Dataset excerpts:

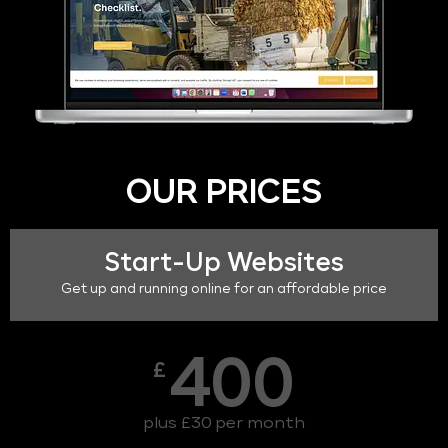
OUR PRICES
Start-Up Websites
Get up and running online for an affordable price
400
£
plus £30 per month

Task:
Pictures aside, write out all of the records exactly.

Reply:
OUR PRICES
Start-Up Websites
Get up and running online for an affordable price
400
£
plus £30 per month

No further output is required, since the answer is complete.